MATERIAL FOR THE TASK:
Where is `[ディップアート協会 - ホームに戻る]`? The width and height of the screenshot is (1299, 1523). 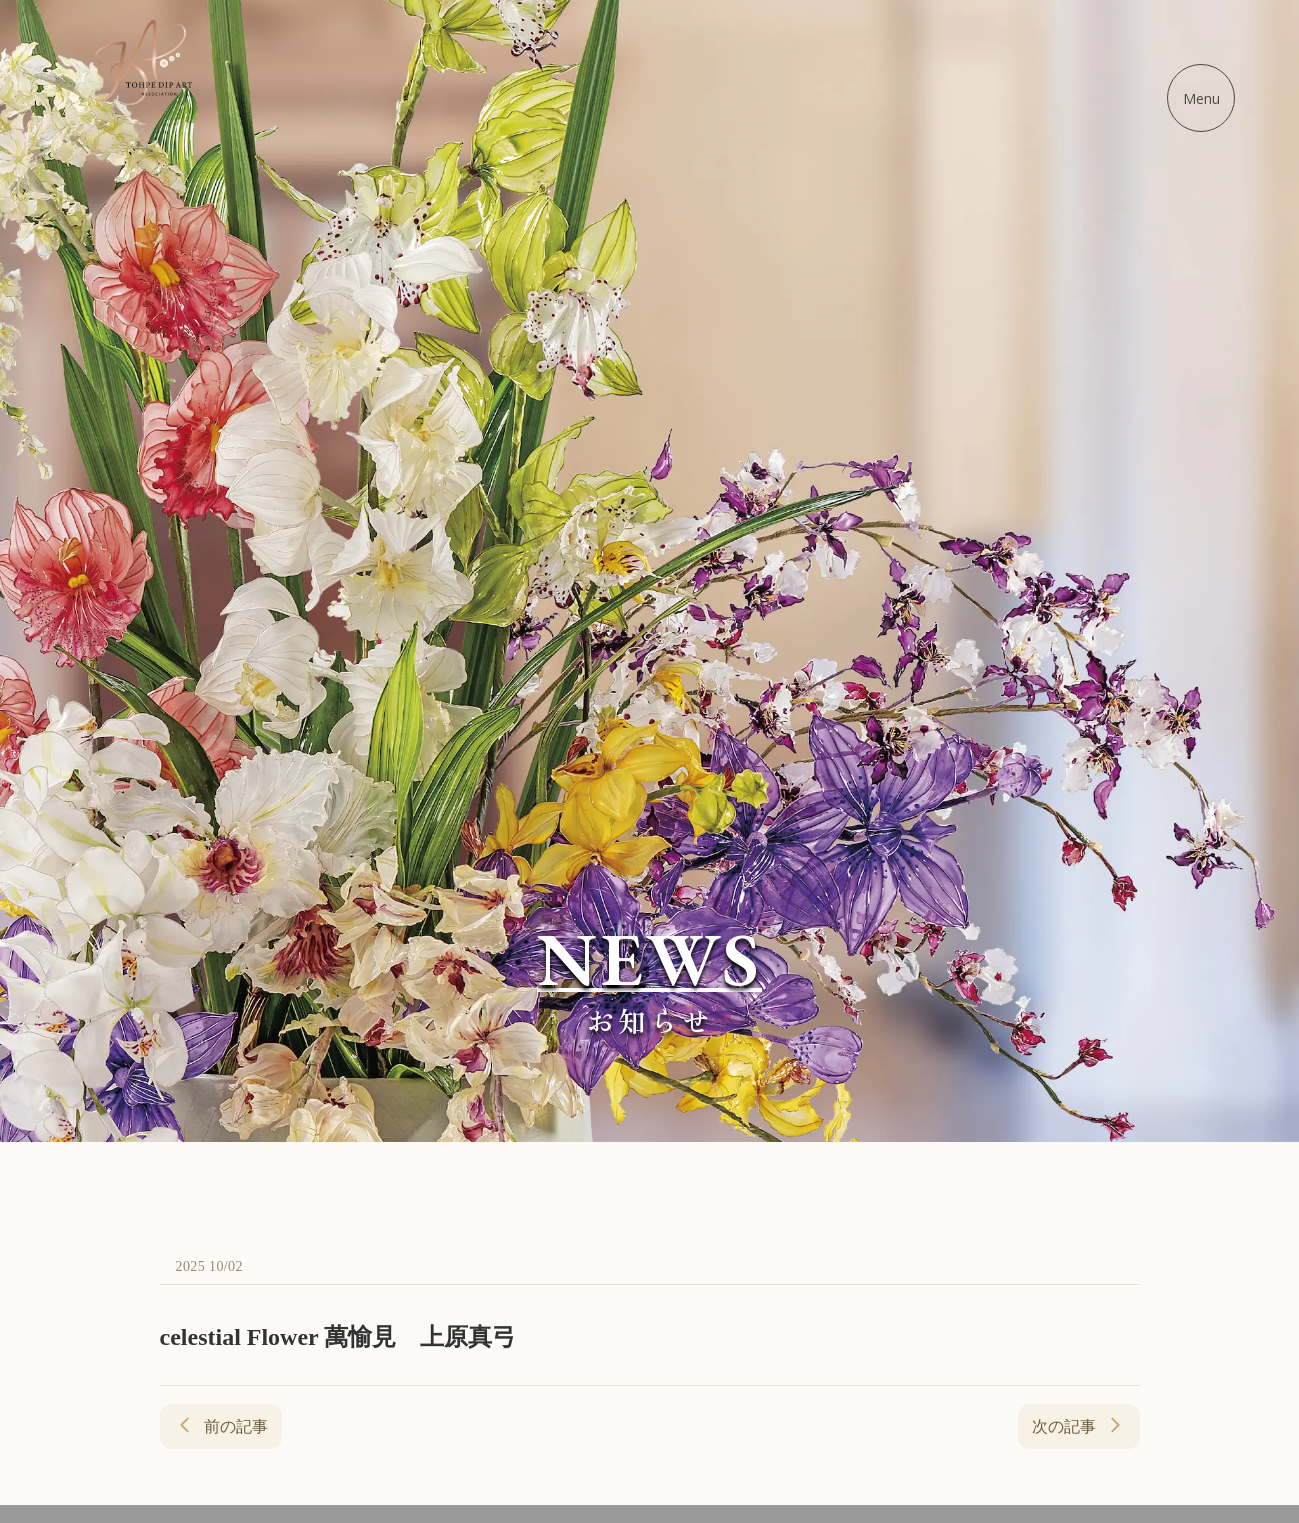 [ディップアート協会 - ホームに戻る] is located at coordinates (142, 62).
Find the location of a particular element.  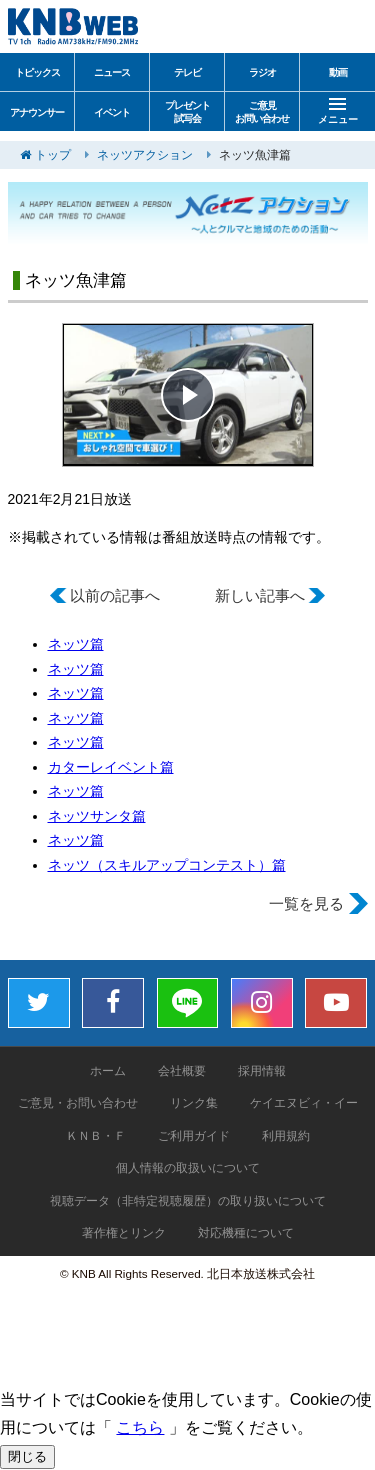

利用規約 is located at coordinates (286, 1136).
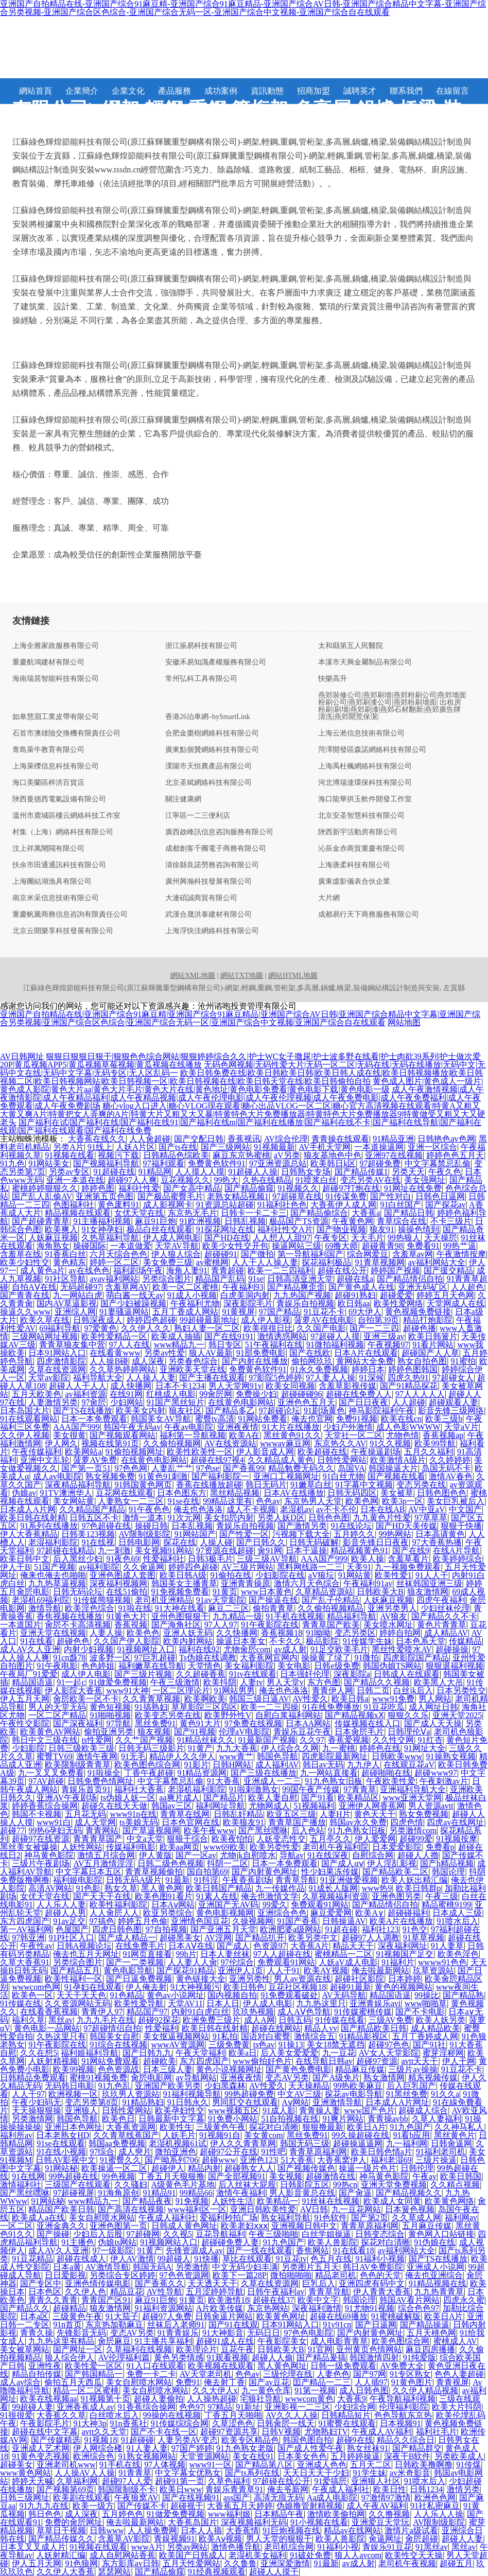 This screenshot has width=488, height=2576. I want to click on 韩国av永久免费, so click(358, 1822).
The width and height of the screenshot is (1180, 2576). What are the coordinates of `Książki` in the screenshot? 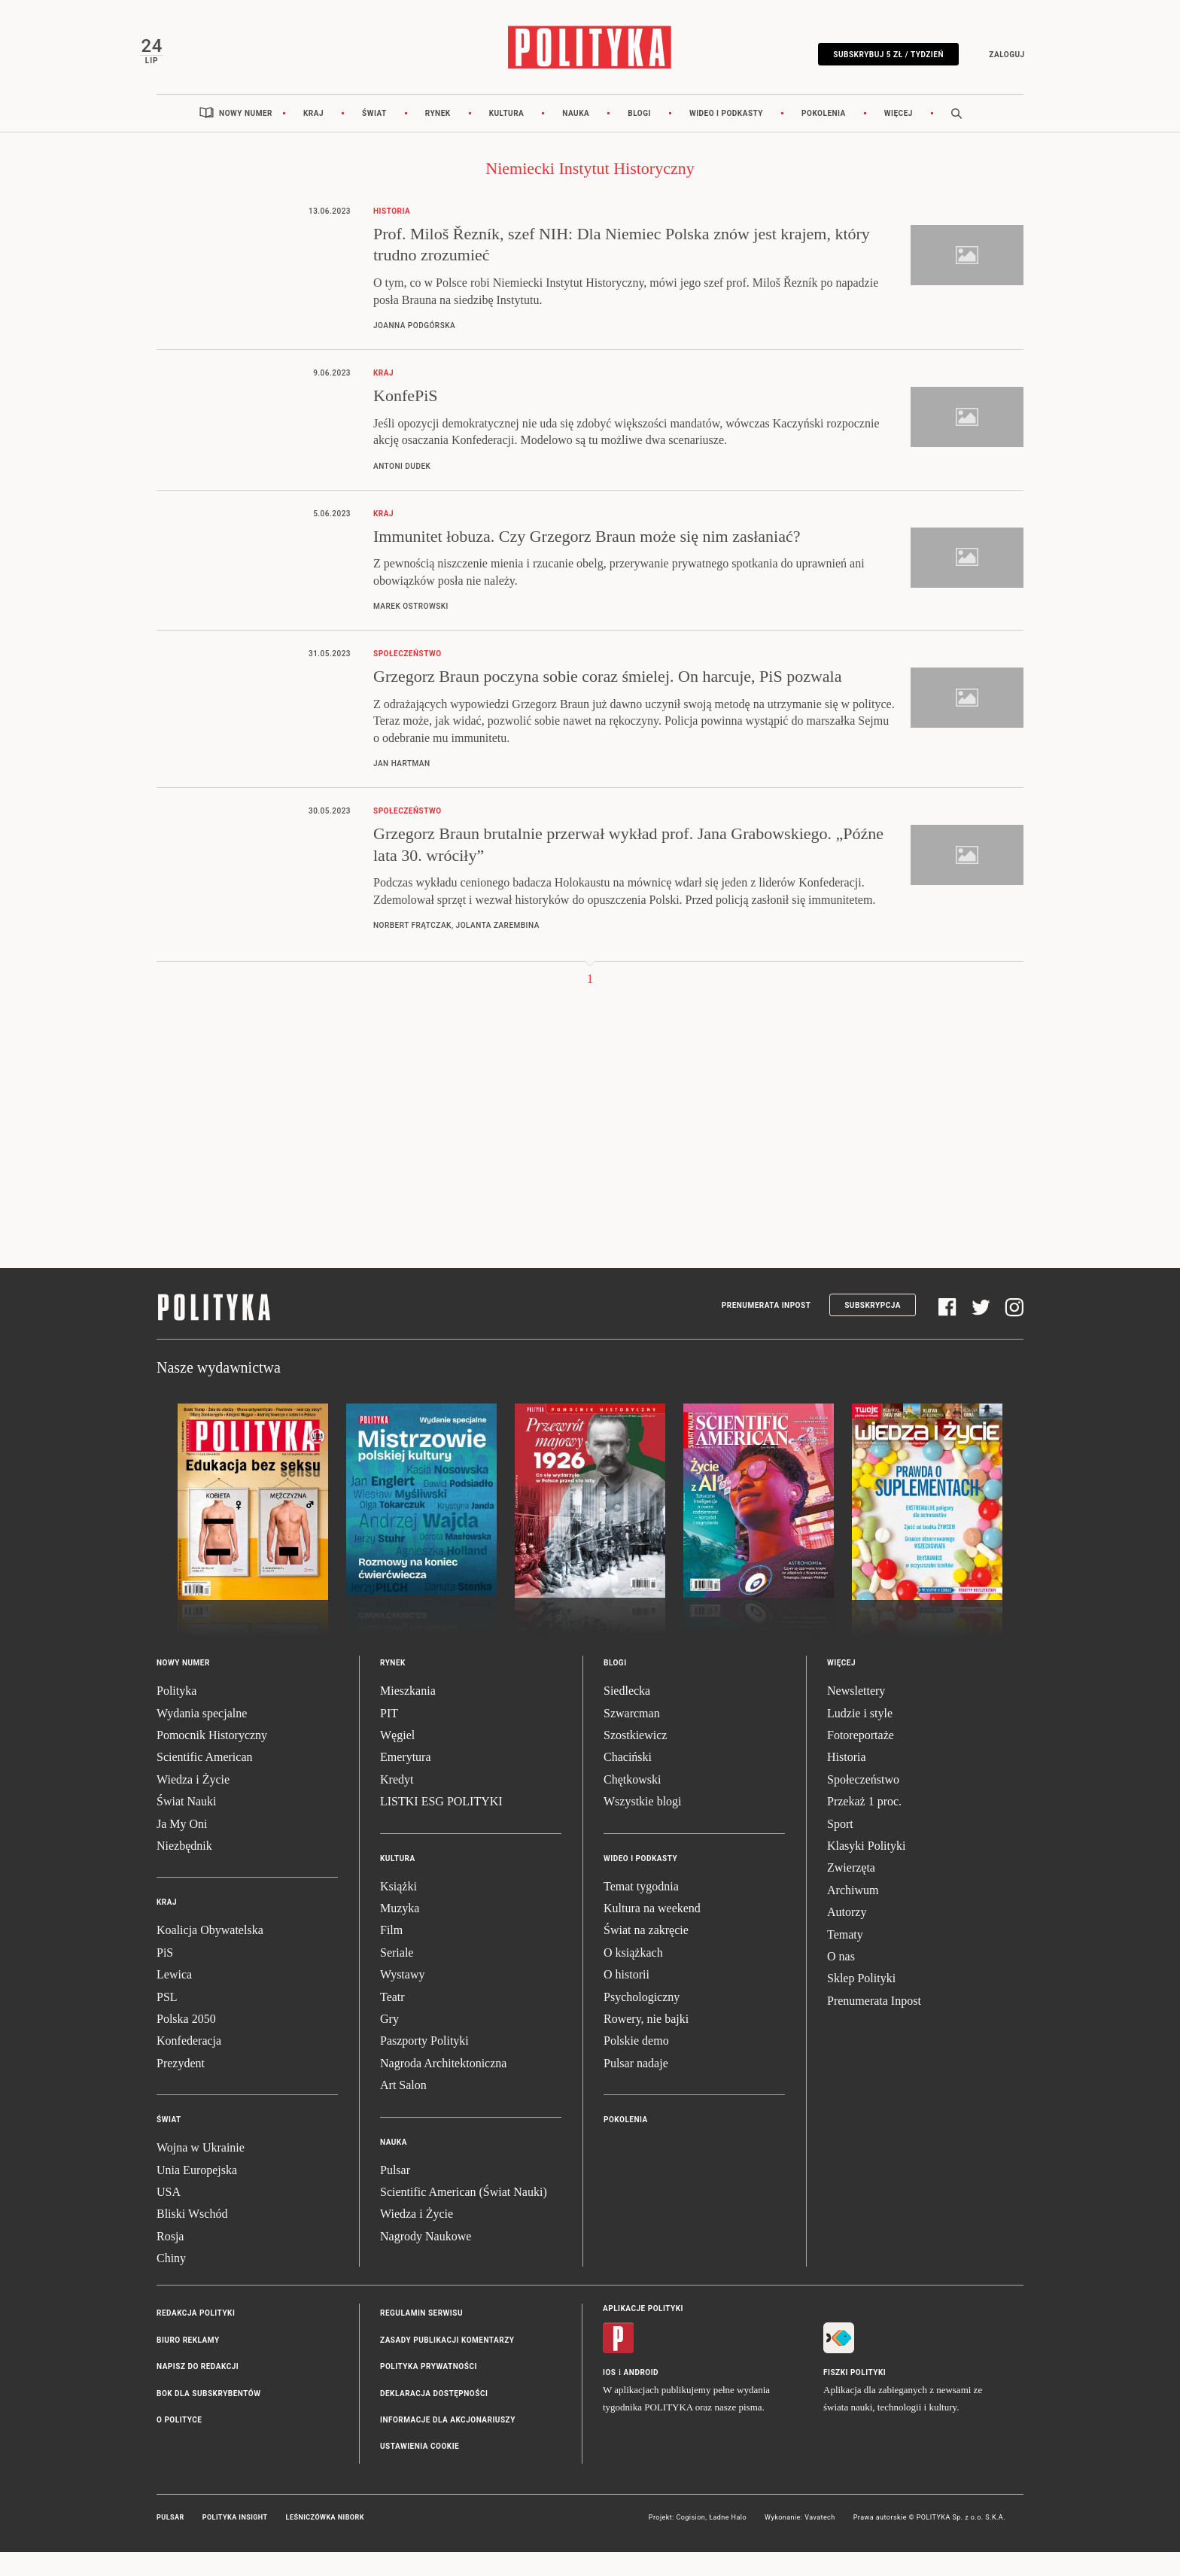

TASK PROMPT:
Please output the lines from the line that contains "Find the location of a particular element." through the end of the records, both ends included, exactly and with no pictures.

RESULT:
Find the location of a particular element.  

利用規約 is located at coordinates (286, 1136).
 This screenshot has width=488, height=2576. I want to click on 韩国av永久免费, so click(358, 1822).
The width and height of the screenshot is (1180, 2576). What are the coordinates of `Książki` in the screenshot? 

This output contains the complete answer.